The library attempts to create objects with filenames longer than
PATH_MAX by creating prefixes of the full path and changing the current directory. Currently, this logic is limited in scope; the fixup pass does not work correctly for such objects and the symlink security check option disables the support for very long pathnames.
Restoring the path
aa/../bb does create each intermediate directory. In particular, the directory
aa is created as well as the final object
bb. In theory, this can be exploited to create an entire directory heirarchy with a single request. Of course, this does not work if the
ARCHIVE_EXTRACT_NODOTDOT option is specified.

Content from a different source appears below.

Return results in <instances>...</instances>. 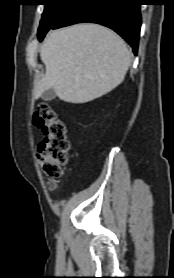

Implicit directories are always created obeying the current umask. Explicit objects are created obeying the current umask unless
ARCHIVE_EXTRACT_PERM is specified, in which case they current umask is ignored.
SGID and SUID bits are restored only if the correct user and group could be set. If
ARCHIVE_EXTRACT_OWNER is not specified, then no attempt is made to set the ownership. In this case, SGID and SUID bits are restored only if the user and group of the final object happen to match those specified in the entry.
The “standard” user-id and group-id lookup functions are not the defaults because
getgrnam(3) and
getpwnam(3) are sometimes too large for particular applications. The current design allows the application author to use a more compact implementation when appropriate.
There should be a corresponding
archive_read_disk interface that walks a directory heirarchy and returns archive entry objects.